At yesterday's close, the New Zealand market was still around 77 points below where it was before Monday's meltdown, when around $2.4 billion of value was wiped off the market.
While New Zealand regained only about one quarter of the ground it lost on Monday, most Asian markets performed better yesterday.
They recovered about 40 per cent of the value they lost the previous day, but investors were still apprehensive.
One measure of the unease was the flight to big quality stocks. In Australia, for example, the market was up 2.2 per cent.
But only 131 stocks rose and 554 fell.
New Zealand buying was less discerning - 85 stocks rose and 26 fell.
Keith Hill, of broker DF Mainland, said the local selling during the day showed the local market was expecting further weakness in the US.
"Asian markets did not respond convincingly to the US rally, fuelling concern as the day wore on," he said.
"There is still a lot of nervousness. With the Easter break coming up, investors are happy just to sit on their hands."
Nigel Scott, of broker ABN AMRO, believed the local market acted rationally.
"The violent up and down movements of the last week or so have understandably knocked investor confidence," he said.
"People are happy to sit on the sidelines and wait for developments that normally come. Aftershocks usually take more than just a couple of days to happen."
The prospect of further interest rate rises in New Zealand and the US was also sapping enthusiasm, Mr Scott said.
The Governor of the Reserve Bank, Dr Don Brash, is expected to lift interest rates today by a quarter of a per cent.
Overall, yesterday was a reasonably quiet trading day on the local market, with private client investors again the most active.

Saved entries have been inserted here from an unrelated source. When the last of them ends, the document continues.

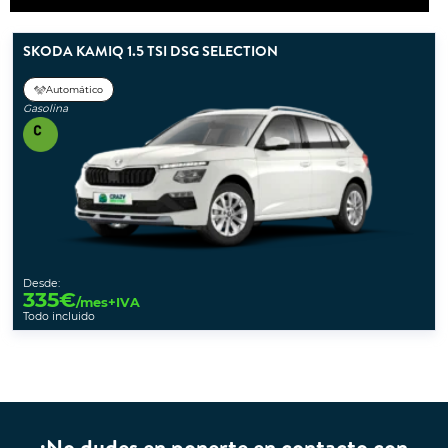
SKODA KAMIQ 1.5 TSI DSG SELECTION
Automático
Gasolina
Desde:
335
€
/mes+IVA
Todo incluido
¡No dudes en ponerte en contacto con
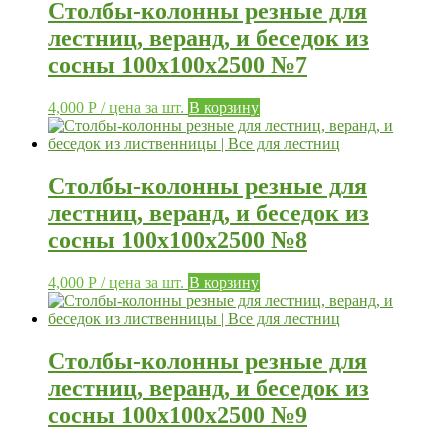
Столбы-колонны резные для
лестниц, веранд, и беседок из
сосны 100х100х2500 №7
4,000
Р
/ цена за шт.
В корзину
Столбы-колонны резные для
лестниц, веранд, и беседок из
сосны 100х100х2500 №8
4,000
Р
/ цена за шт.
В корзину
Столбы-колонны резные для
лестниц, веранд, и беседок из
сосны 100х100х2500 №9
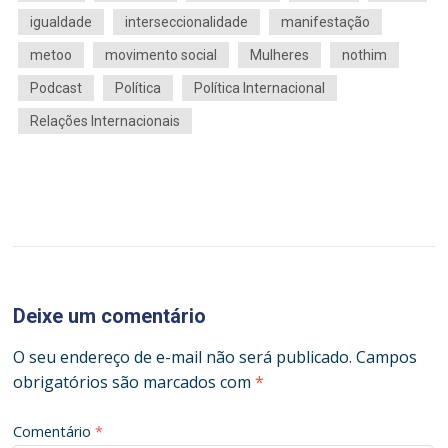
igualdade
interseccionalidade
manifestação
metoo
movimento social
Mulheres
nothim
Podcast
Política
Política Internacional
Relações Internacionais
Deixe um comentário
O seu endereço de e-mail não será publicado.
Campos
obrigatórios são marcados com
*
Comentário
*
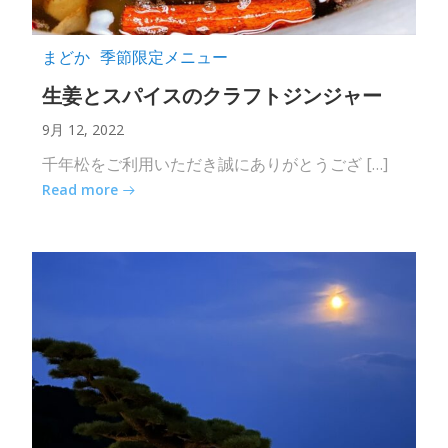
まどか
季節限定メニュー
生姜とスパイスのクラフトジンジャー
9月 12, 2022
千年松をご利用いただき誠にありがとうござ […]
Read more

Technology stocks such as Advantage Group, IT Capital and Strathmore, which got a pasting on Monday, were initially buoyed by the strong Nasdaq performance.
But the enthusiasm was short-lived as private clients chose to sell into any strength.
"Having taken some huge losses, private clients are extremely wary and concerned that there could be more downside yet," said Arthur Lim of broker Ord Minnett. "Consequently, they have taken the opportunity of this morning's bounce to sell down or out of the sector."
Tech stocks were not the only ones off their highs, he said.
Market mainstay Telecom was up 27c in early trading but at the close was up only 9c at 872c.
The second largest stock, Carter Holt Harvey, followed a similar pattern. It was up 7c in the morning but closed down 1c at 167c.
Mr Lim said the volatility would continue "until some clear trends emerge."